Problem requirements
Retype the lines below exactly, but only those from the line that has "Früchten und" through the line that has "Tableau de bord". Omit every picture.
··· Supplied records ···
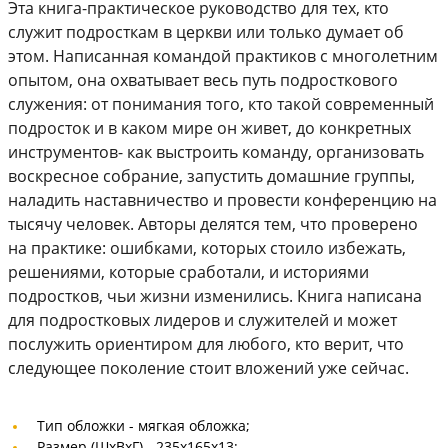
Эта книга-практическое руководство для тех, кто
служит подросткам в церкви или только думает об
этом. Написанная командой практиков с многолетним
опытом, она охватывает весь путь подросткового
служения: от понимания того, кто такой современный
подросток и в каком мире он живет, до конкретных
инструментов- как выстроить команду, организовать
воскресное собрание, запустить домашние группы,
наладить наставничество и провести конференцию на
тысячу человек. Авторы делятся тем, что проверено
на практике: ошибками, которых стоило избежать,
решениями, которые сработали, и историями
подростков, чьи жизни изменились. Книга написана
для подростковых лидеров и служителей и может
послужить ориентиром для любого, кто верит, что
следующее поколение стоит вложений уже сейчас.
Тип обложки -
мягкая обложка;
Размер (ШхВхГ) -
235х165х13;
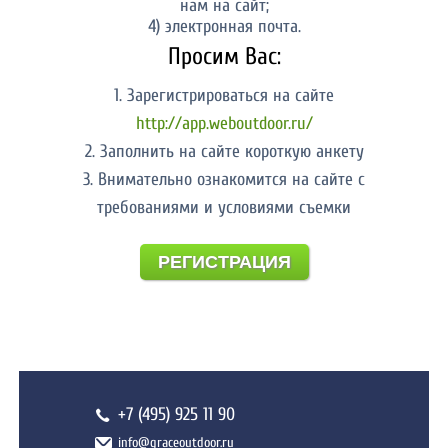
нам на сайт;
4) электронная почта.
Просим Вас:
1. Зарегистрироваться на сайте
http://app.weboutdoor.ru/
2. Заполнить на сайте короткую анкету
3. Внимательно ознакомится на сайте с
требованиями и условиями съемки
РЕГИСТРАЦИЯ
+7 (495) 925 11 90
info@graceoutdoor.ru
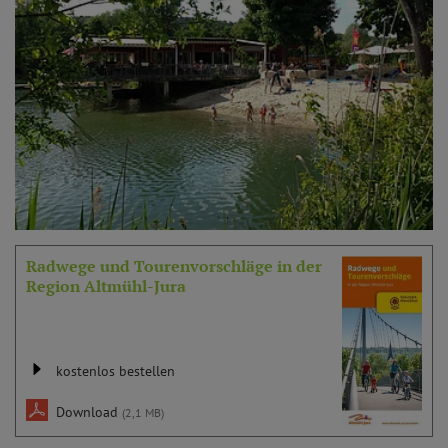
Radwege und Tourenvorschläge in der
Region Altmühl-Jura
kostenlos bestellen
Download
(2,1 MB)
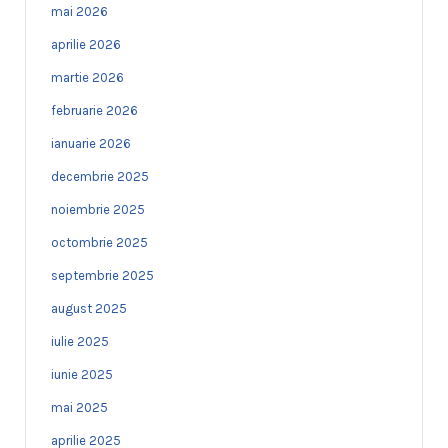
mai 2026
aprilie 2026
martie 2026
februarie 2026
ianuarie 2026
decembrie 2025
noiembrie 2025
octombrie 2025
septembrie 2025
august 2025
iulie 2025
iunie 2025
mai 2025
aprilie 2025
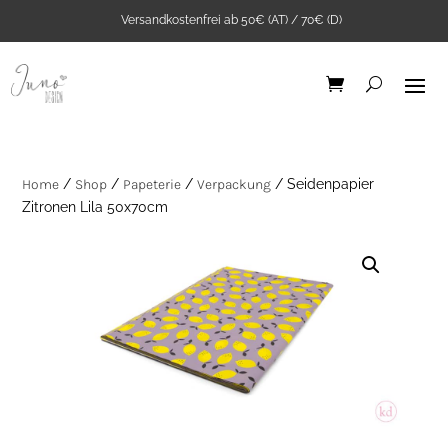
Versandkostenfrei ab 50€ (AT) / 70€ (D)
Home
/
Shop
/
Papeterie
/
Verpackung
/ Seidenpapier
Zitronen Lila 50x70cm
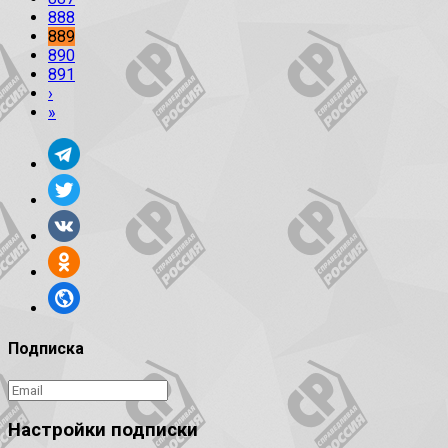
888
889
890
891
›
»
Подписка
Настройки подписки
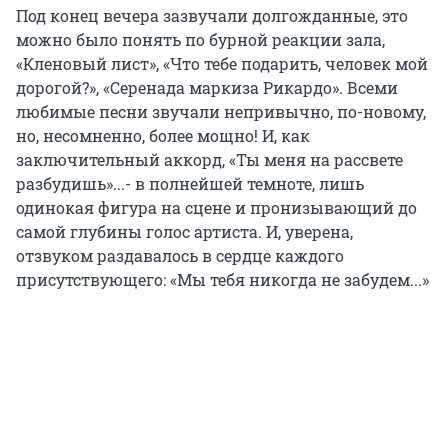
Под конец вечера зазвучали долгожданные, это
можно было понять по бурной реакции зала,
«Кленовый лист», «Что тебе подарить, человек мой
дорогой?», «Серенада маркиза Рикардо». Всеми
любимые песни звучали непривычно, по-новому,
но, несомненно, более мощно! И, как
заключительный аккорд, «Ты меня на рассвете
разбудишь»...- в полнейшей темноте, лишь
одинокая фигура на сцене и пронизывающий до
самой глубины голос артиста. И, уверена,
отзвуком раздавалось в сердце каждого
присутствующего: «Мы тебя никогда не забудем...»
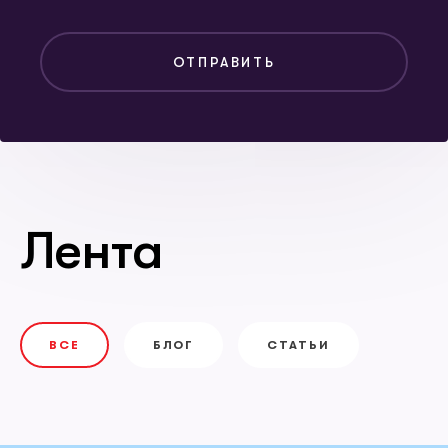
ОТПРАВИТЬ
Лента
ВСЕ
БЛОГ
СТАТЬИ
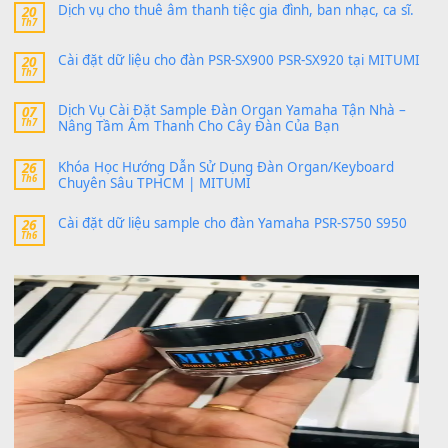
thaitoanorg
trong
Bộ dữ liệu Sample MITUMI cho Đàn
SX900 và PSR-SX700
24 Tháng 4, 2026
bác ơi cho em hỏi chút , e tải về nhưng chỉ mở dc STYLE , khôn
band tiếng…
MinhTuan89
trong
Lỡ làng duyên em
30 Tháng 9, 2025
Trang hợp âm chưa cập nhật sheet, bạn đợi một thời gian nhé
Khách
trong
Lỡ làng duyên em
30 Tháng 9, 2025
Cho xin sheet nhạc organ được không ạ
BÀI MỚI VIẾT
Dịch vụ cho thuê âm thanh tiệc gia đình, ban nhạc, ca s
20
Th7
Cài đặt dữ liệu cho đàn PSR-SX900 PSR-SX920 tại MIT
20
Th7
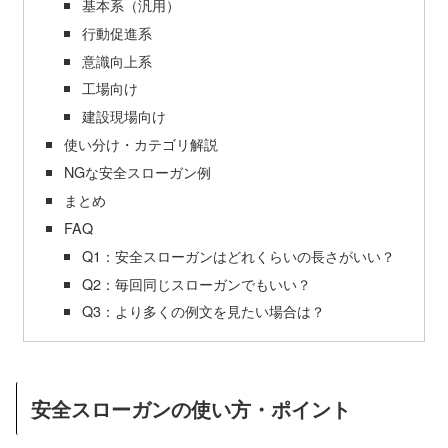
基本系（汎用）
行動促進系
意識向上系
工場向け
建設現場向け
使い分け・カテゴリ解説
NGな安全スローガン例
まとめ
FAQ
Q1：安全スローガンはどれくらいの長さがいい？
Q2：毎回同じスローガンでもいい？
Q3：より多くの例文を見たい場合は？
安全スローガンの使い方・ポイント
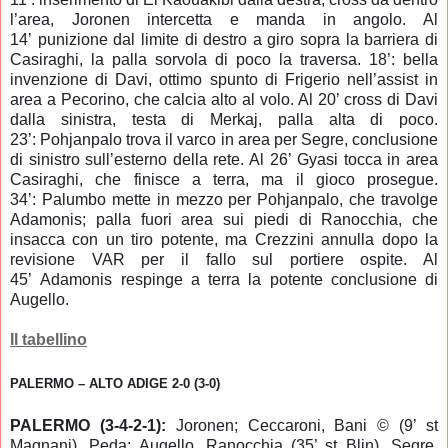
l’area, Joronen intercetta e manda in angolo. Al
14’ punizione dal limite di destro a giro sopra la barriera di
Casiraghi, la palla sorvola di poco la traversa. 18’: bella
invenzione di Davi, ottimo spunto di Frigerio nell’assist in
area a Pecorino, che calcia alto al volo. Al 20’ cross di Davi
dalla sinistra, testa di Merkaj, palla alta di poco.
23’: Pohjanpalo trova il varco in area per Segre, conclusione
di sinistro sull’esterno della rete. Al 26’ Gyasi tocca in area
Casiraghi, che finisce a terra, ma il gioco prosegue.
34’: Palumbo mette in mezzo per Pohjanpalo, che travolge
Adamonis; palla fuori area sui piedi di Ranocchia, che
insacca con un tiro potente, ma Crezzini annulla dopo la
revisione VAR per il fallo sul portiere ospite. Al
45’ Adamonis respinge a terra la potente conclusione di
Augello.
Il tabellino
PALERMO – ALTO ADIGE 2-0 (3-0)
PALERMO (3-4-2-1):
Joronen; Ceccaroni, Bani © (9’ st
Magnani), Peda; Augello, Ranocchia (35’ st Blin), Segre,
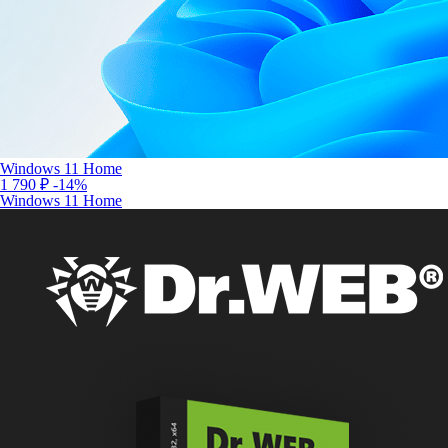
Windows 11 Home
1 790 ₽
-14%
Windows 11 Home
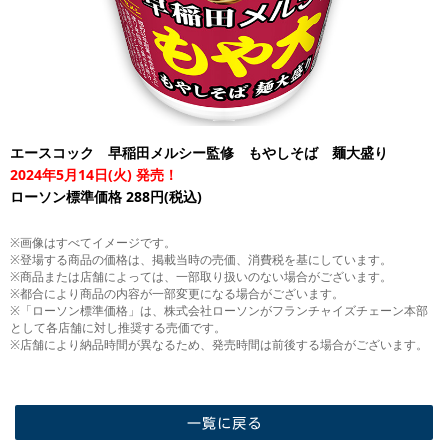
エースコック 早稲田メルシー監修 もやしそば 麺大盛り
2024年5月14日(火) 発売！
ローソン標準価格 288円(税込)
※画像はすべてイメージです。
※登場する商品の価格は、掲載当時の売価、消費税を基にしています。
※商品または店舗によっては、一部取り扱いのない場合がございます。
※都合により商品の内容が一部変更になる場合がございます。
※「ローソン標準価格」は、株式会社ローソンがフランチャイズチェーン本部
として各店舗に対し推奨する売価です。
※店舗により納品時間が異なるため、発売時間は前後する場合がございます。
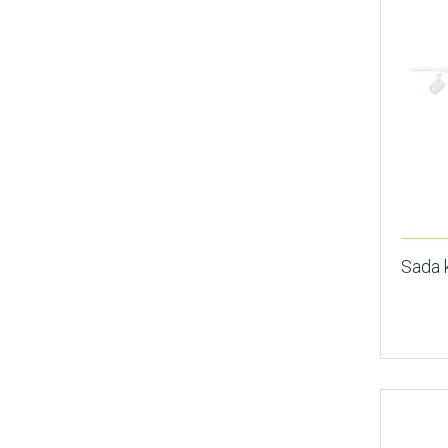
Sada k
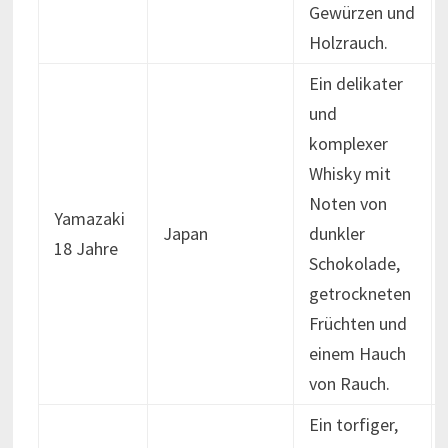
Gewürzen und
Holzrauch.
Ein delikater
und
komplexer
Whisky mit
Noten von
Yamazaki
Japan
dunkler
18 Jahre
Schokolade,
getrockneten
Früchten und
einem Hauch
von Rauch.
Ein torfiger,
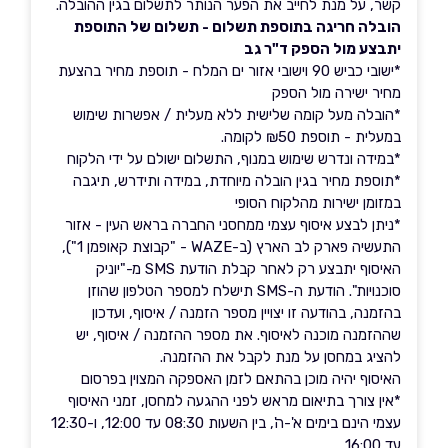
קשר, על מנת לחייב את הפער הנותר לתשלום בגין ההובלה.
הובלה חריגה בתוספת תשלום - תשלום של התוספת
יתבצע מול הספק ד"ר גב
*ישובי כביש 90 וישובי אזור ים המלח - תוספת מחיר בהצעת
מחיר ישירה מול הספק
*הובלה מעל קומה שלישית ללא מעלית / אפשרות שימוש
במעלית - תוספת ₪50 לקומה.
*במידה ונדרש שימוש במנוף, התשלום ישולם על ידי הלקוח
*תוספת מחיר בגין הובלה מיוחדת, במידה ותידרש, תיגבה
במזומן ישירות מהלקוח הסופי
*ניתן לבצע איסוף עצמי ממחסני החברה בראש העין - אזור
התעשיה פארק לב הארץ (ב-WAZE - "קבוצת קאופמן 1"),
האיסוף יתבצע רק לאחר קבלת הודעת SMS מ-"יוניק
סוכנויות". הודעת ה-SMS תישלח למספר הטלפון שהוזן
בהזמנה, בהודעה זו יצויין מספר הזמנה / איסוף, ועדכון
שההזמנה מוכנה לאיסוף. את מספר ההזמנה / איסוף, יש
להציג במחסן על מנת לקבל את ההזמנה.
האיסוף יהיה מוכן בהתאם לזמן האספקה המצוין בפרסום
*אין צורך בתיאום מראש לפני ההגעה למחסן, זמני האיסוף
עצמי הינם בימים א'-ה', בין השעות 08:30 עד 12:00, ו-12:30
עד 16:00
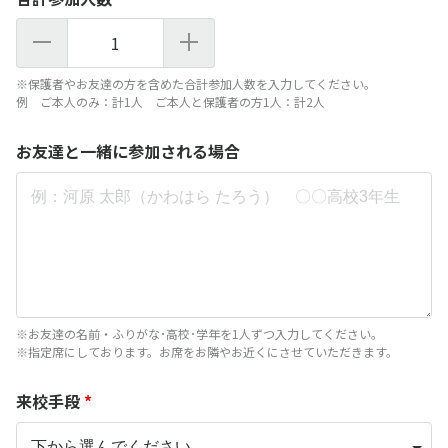
1
※保護者やお友達の方を含めた合計参加人数を入力してください。
例 ご本人のみ：計1人 ご本人と保護者の方1人：計2人
お友達と一緒に参加される場合
※お友達の名前・ふりがな･高校･学年を1人ずつ入力してください。
※指定席にしております。お席をお隣やお近くにさせていただきます。
来校手段
*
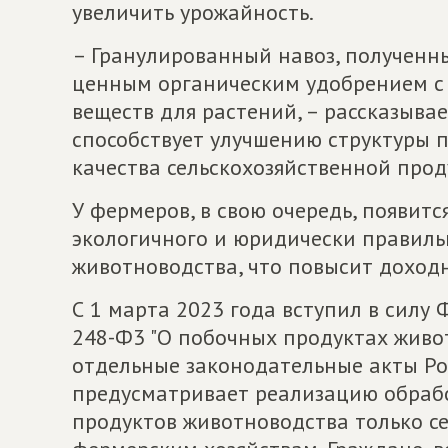
увеличить урожайность.
– Гранулированный навоз, полученны
ценным органическим удобрением с
веществ для растений, – рассказывае
способствует улучшению структуры 
качества сельскохозяйственной прод
У фермеров, в свою очередь, появит
экологичного и юридически правиль
животноводства, что повысит доходн
С 1 марта 2023 года вступил в силу
248-Ф3 "О побочных продуктах живо
отдельные законодательные акты Ро
предусматривает реализацию обраб
продуктов животноводства только с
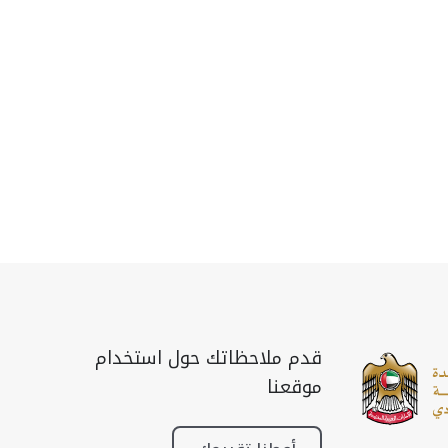
قدم ملاحظاتك حول استخدام
موقعنا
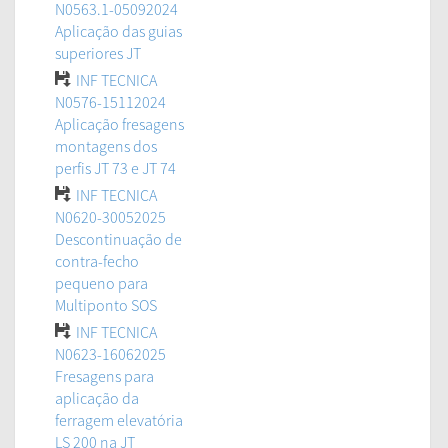
N0563.1-05092024
Aplicação das guias
superiores JT
INF TECNICA
N0576-15112024
Aplicação fresagens
montagens dos
perfis JT 73 e JT 74
INF TECNICA
N0620-30052025
Descontinuação de
contra-fecho
pequeno para
Multiponto SOS
INF TECNICA
N0623-16062025
Fresagens para
aplicação da
ferragem elevatória
LS 200 na JT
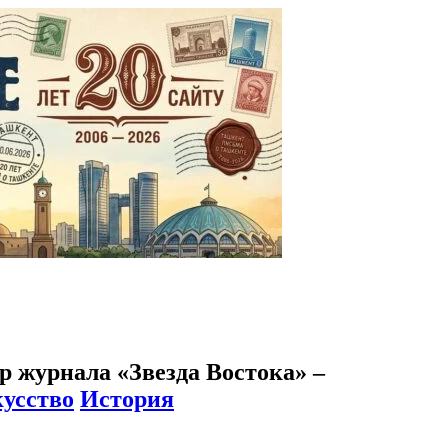
ер журнала «Звезда Востока» –
усство
История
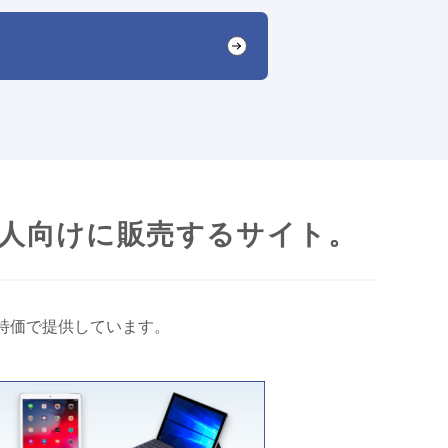
個人向けに販売するサイト。
を特価で提供しています。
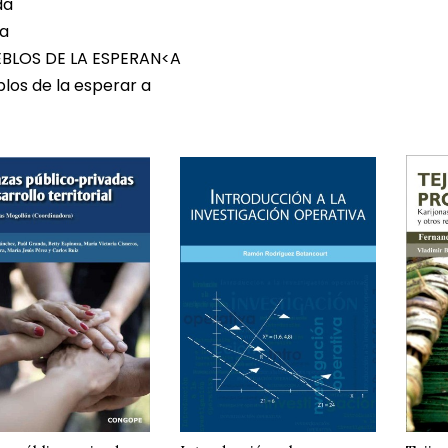
da
ra
EBLOS DE LA ESPERAN<A
blos de la esperar a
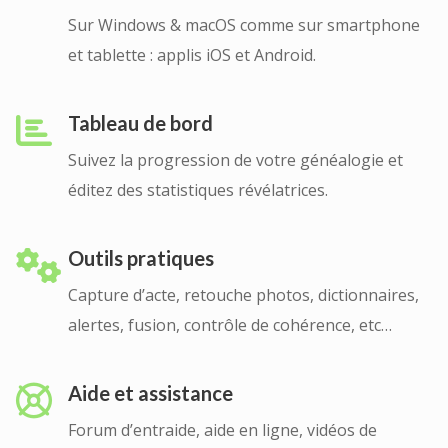
Sur Windows & macOS comme sur smartphone
et tablette : applis iOS et Android.
Tableau de bord
Suivez la progression de votre généalogie et
éditez des statistiques révélatrices.
Outils pratiques
Capture d’acte, retouche photos, dictionnaires,
alertes, fusion, contrôle de cohérence, etc…
Aide et assistance
Forum d’entraide, aide en ligne, vidéos de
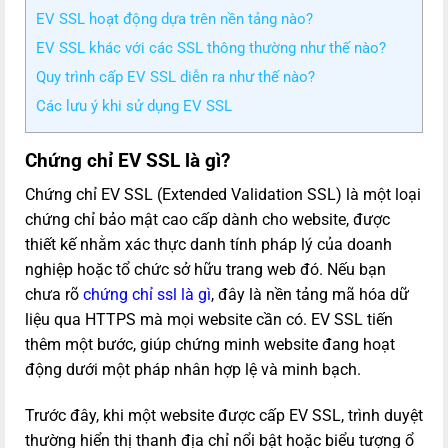
EV SSL hoạt động dựa trên nền tảng nào?
EV SSL khác với các SSL thông thường như thế nào?
Quy trình cấp EV SSL diễn ra như thế nào?
Các lưu ý khi sử dụng EV SSL
Chứng chỉ EV SSL là gì?
Chứng chỉ EV SSL (Extended Validation SSL) là một loại
chứng chỉ bảo mật cao cấp dành cho website, được
thiết kế nhằm xác thực danh tính pháp lý của doanh
nghiệp hoặc tổ chức sở hữu trang web đó. Nếu bạn
chưa rõ
chứng chỉ ssl là gì
, đây là nền tảng mã hóa dữ
liệu qua HTTPS mà mọi website cần có. EV SSL tiến
thêm một bước, giúp chứng minh website đang hoạt
động dưới một pháp nhân hợp lệ và minh bạch.
Trước đây, khi một website được cấp EV SSL, trình duyệt
thường hiển thị thanh địa chỉ nổi bật hoặc biểu tượng ổ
···
Exercise response
Früchten und
einem Hauch
von Rauch.
Ein torfiger,
קשר, על מנת לחייב את הפער הנותר לתשלום בגין ההובלה.
הובלה חריגה בתוספת תשלום - תשלום של התוספת
יתבצע מול הספק ד"ר גב
*ישובי כביש 90 וישובי אזור ים המלח - תוספת מחיר בהצעת
מחיר ישירה מול הספק
*הובלה מעל קומה שלישית ללא מעלית / אפשרות שימוש
במעלית - תוספת ₪50 לקומה.
*במידה ונדרש שימוש במנוף, התשלום ישולם על ידי הלקוח
*תוספת מחיר בגין הובלה מיוחדת, במידה ותידרש, תיגבה
במזומן ישירות מהלקוח הסופי
*ניתן לבצע איסוף עצמי ממחסני החברה בראש העין - אזור
התעשיה פארק לב הארץ (ב-WAZE - "קבוצת קאופמן 1"),
האיסוף יתבצע רק לאחר קבלת הודעת SMS מ-"יוניק
סוכנויות". הודעת ה-SMS תישלח למספר הטלפון שהוזן
בהזמנה, בהודעה זו יצויין מספר הזמנה / איסוף, ועדכון
שההזמנה מוכנה לאיסוף. את מספר ההזמנה / איסוף, יש
להציג במחסן על מנת לקבל את ההזמנה.
האיסוף יהיה מוכן בהתאם לזמן האספקה המצוין בפרסום
*אין צורך בתיאום מראש לפני ההגעה למחסן, זמני האיסוף
עצמי הינם בימים א'-ה', בין השעות 08:30 עד 12:00, ו-12:30
עד 16:00
1
※保護者やお友達の方を含めた合計参加人数を入力してください。
例 ご本人のみ：計1人 ご本人と保護者の方1人：計2人
お友達と一緒に参加される場合
※お友達の名前・ふりがな･高校･学年を1人ずつ入力してください。
※指定席にしております。お席をお隣やお近くにさせていただきます。
来校手段
*
увеличить урожайность.
– Гранулированный навоз, полученны
ценным органическим удобрением с
веществ для растений, – рассказывае
способствует улучшению структуры 
качества сельскохозяйственной прод
У фермеров, в свою очередь, появит
экологичного и юридически правиль
животноводства, что повысит доходн
С 1 марта 2023 года вступил в силу
248-Ф3 "О побочных продуктах живо
отдельные законодательные акты Ро
предусматривает реализацию обраб
продуктов животноводства только с
قدم ملاحظاتك حول استخدام
موقعنا
N0563.1-05092024
Aplicação das guias
superiores JT
INF TECNICA
N0576-15112024
Aplicação fresagens
montagens dos
perfis JT 73 e JT 74
INF TECNICA
N0620-30052025
Descontinuação de
contra-fecho
pequeno para
Multiponto SOS
INF TECNICA
N0623-16062025
Fresagens para
aplicação da
ferragem elevatória
LS 200 na JT
ер журнала «Звезда Востока» –
усство
История
個人向けに販売するサイト。
を特価で提供しています。
da
ra
EBLOS DE LA ESPERAN<A
blos de la esperar a
Sur Windows & macOS comme sur smartphone
et tablette : applis iOS et Android.
Tableau de bord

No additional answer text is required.